What happens will be interesting to know.

i think he should be able to manage the physx at medium.

moreover i have seen the physx videos and it really worth a miss.


----------



## quan chi (Aug 12, 2010)

^^yeah yeah i have noticed that too.Actually in my opinion its totally absurd getting a gtx 260 then adding another 9800gtx specially for physx.

when both the cards have support for physx.
anyways you have already mentioned it. "still its worth a shot".
What happens will be interesting to know.

i think he should be able to manage the physx at medium.

moreover i have seen the physx videos and it really worth a miss.


----------



## Piyush (Aug 12, 2010)

man....what the heck is APEX?


----------



## vamsi_krishna (Aug 12, 2010)

I've been to cyborg's place. He was running on GTX 460 1gig. and with a quad core clocked at 2.53. The game barely manages to keep 15fps with every thing incl. physx cranked up at 1920x1080 res. Even in Indoors.

@Piyush, APEX is a module in nVidia PhysX SDK which will allow developers to implement Nvidia PhysX on Multiple Platforms(ps3, wii). Mafia takes advantage of this APEX moudle.. so it is called APEX Physx.


----------



## Ethan_Hunt (Aug 12, 2010)

Moral of the story: F*ck PhysX! 

HAVOK FTW!


----------



## vamsi_krishna (Aug 12, 2010)

As i wanted to play the demo.. I installed the steam and lauched it. But the update steam does on it's first launch is stuck at 0%. Tried deleting that .bolb file. still no use. Any suggestions?


----------



## Ethan_Hunt (Aug 13, 2010)

It's an ongoing issue for people who are installing the clients afresh these days. Dinjo posted this link which apparently worked for him: Steam Users' Forums - View Single Post - Steam Update Server down ?
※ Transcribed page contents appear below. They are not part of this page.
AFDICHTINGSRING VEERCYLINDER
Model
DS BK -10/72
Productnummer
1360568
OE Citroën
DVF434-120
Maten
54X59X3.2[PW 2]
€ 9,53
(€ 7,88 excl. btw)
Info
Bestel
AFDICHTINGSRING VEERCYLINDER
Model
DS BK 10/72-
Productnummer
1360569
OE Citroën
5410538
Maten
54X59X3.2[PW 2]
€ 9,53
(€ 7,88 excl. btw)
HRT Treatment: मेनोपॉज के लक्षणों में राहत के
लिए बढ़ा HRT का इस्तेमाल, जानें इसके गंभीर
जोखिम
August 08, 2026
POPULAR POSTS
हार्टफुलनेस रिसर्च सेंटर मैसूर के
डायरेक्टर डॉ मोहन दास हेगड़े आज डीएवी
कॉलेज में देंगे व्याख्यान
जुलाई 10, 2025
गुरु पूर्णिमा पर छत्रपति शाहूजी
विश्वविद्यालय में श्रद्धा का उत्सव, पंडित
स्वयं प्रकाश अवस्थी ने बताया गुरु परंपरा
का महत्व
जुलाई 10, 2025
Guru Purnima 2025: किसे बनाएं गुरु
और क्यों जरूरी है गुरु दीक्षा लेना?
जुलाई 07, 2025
For me, editing the clientregistry.blob file worked.


----------



## Deleted member 26636 (Aug 13, 2010)

vamsi_krishna said:


> As i wanted to play the demo.. I installed the steam and lauched it. But the update steam does on it's first launch is stuck at 0%. Tried deleting that .bolb file. still no use. Any suggestions?
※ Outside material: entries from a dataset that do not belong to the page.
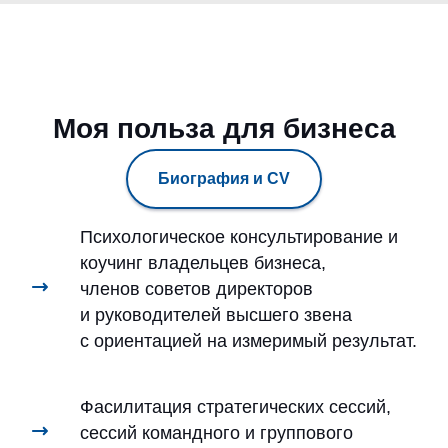
Моя польза для бизнеса
Биография и CV
Психологическое консультирование и
коучинг владельцев бизнеса,
членов советов директоров
и руководителей высшего звена
с ориентацией на измеримый результат.
Фасилитация стратегических сессий,
сессий командного и группового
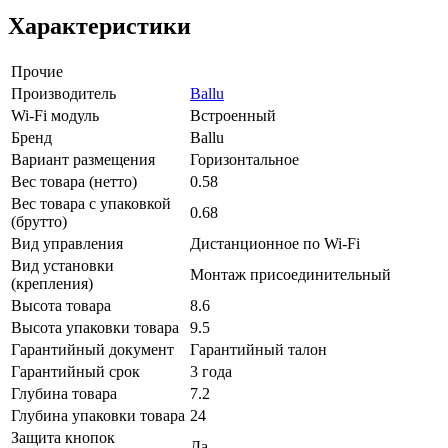
Характеристики
Прочие
Производитель
Ballu
Wi-Fi модуль
Встроенный
Бренд
Ballu
Вариант размещения
Горизонтальное
Вес товара (нетто)
0.58
Вес товара с упаковкой
0.68
(брутто)
Вид управления
Дистанционное по Wi-Fi
Вид установки
Монтаж присоединительный
(крепления)
Высота товара
8.6
Высота упаковки товара
9.5
Гарантийный документ
Гарантийный талон
Гарантийный срок
3 года
Глубина товара
7.2
Глубина упаковки товара
24
Защита кнопок
Да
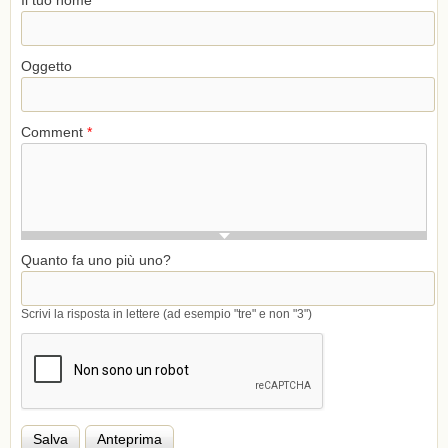
Oggetto
Comment
*
Quanto fa uno più uno?
Scrivi la risposta in lettere (ad esempio "tre" e non "3")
Yup..had that problem...i deleted the clientregistry.blob file & then ran the steam application as an administrator..had to do it two or three times & then it worked..


----------



## Piyush (Aug 13, 2010)

and what is HAVOK?
(this is embarrassing)


----------



## Faun (Aug 13, 2010)

^^physics engine (Half life 2 ?)


----------



## Piyush (Aug 13, 2010)

ok got it
thanks


----------



## vamsi_krishna (Aug 13, 2010)

piyush120290 said:


> and what is HAVOK?
> (this is embarrassing)



A graphic card independent physics engine. Notable games using this physics engine are Uncharted 2,Stronghold, Halo 3, HL2, Es4:Oblivion, StarCraft 2, etc.


----------



## Piyush (Aug 13, 2010)

wow all the games u mentioned are a hit
so i can estimate the power of HAVOC


----------



## SunnyChahal (Aug 13, 2010)

So I guess I need an nvidia card to enable APEX PhysX? Right?


----------



## Ethan_Hunt (Aug 13, 2010)

Sunny1211993 said:


> So I guess I need an nvidia card to enable APEX PhysX? Right?
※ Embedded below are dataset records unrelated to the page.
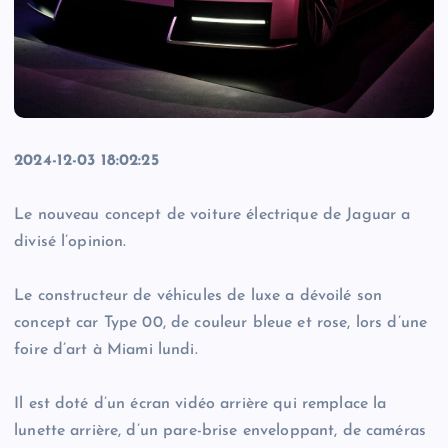
2024-12-03 18:02:25
Le nouveau concept de voiture électrique de Jaguar a
divisé l’opinion.
Le constructeur de véhicules de luxe a dévoilé son
concept car Type 00, de couleur bleue et rose, lors d’une
foire d’art à Miami lundi.
Il est doté d’un écran vidéo arrière qui remplace la
lunette arrière, d’un pare-brise enveloppant, de caméras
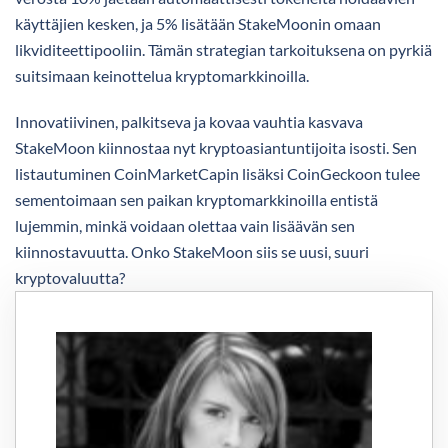
käyttäjien kesken, ja 5% lisätään StakeMoonin omaan
likviditeettipooliin. Tämän strategian tarkoituksena on pyrkiä
suitsimaan keinottelua kryptomarkkinoilla.
Innovatiivinen, palkitseva ja kovaa vauhtia kasvava
StakeMoon kiinnostaa nyt kryptoasiantuntijoita isosti. Sen
listautuminen CoinMarketCapin lisäksi CoinGeckoon tulee
sementoimaan sen paikan kryptomarkkinoilla entistä
lujemmin, minkä voidaan olettaa vain lisäävän sen
kiinnostavuutta. Onko StakeMoon siis se uusi, suuri
kryptovaluutta?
For enabling it, NO. It can't be activated with an ATI card as well, but the physics calculation would then be offloaded to CPU, hence increasing the load on it, eventually taking a frame rate hit. If you want want to properly enjoy full PhysX performance, then yes, you would need a dedicated Nvidia card for it.


----------



## vamsi_krishna (Aug 13, 2010)

Sunny1211993 said:


> So I guess I need an nvidia card to enable APEX PhysX? Right?



Its like this.. with ATI cards... CPU takes charge of calculating all the game world physics. While using a Nvidia one... it reduces the load from CPU by taking the lead in game world physics calculation.


----------



## tarey_g (Aug 13, 2010)

vamsi_krishna said:


> Its like this.. with ATI cards... CPU takes charge of calculating all the game world physics. While using a Nvidia one... it reduces the load from CPU by taking the lead in game world physics calculation.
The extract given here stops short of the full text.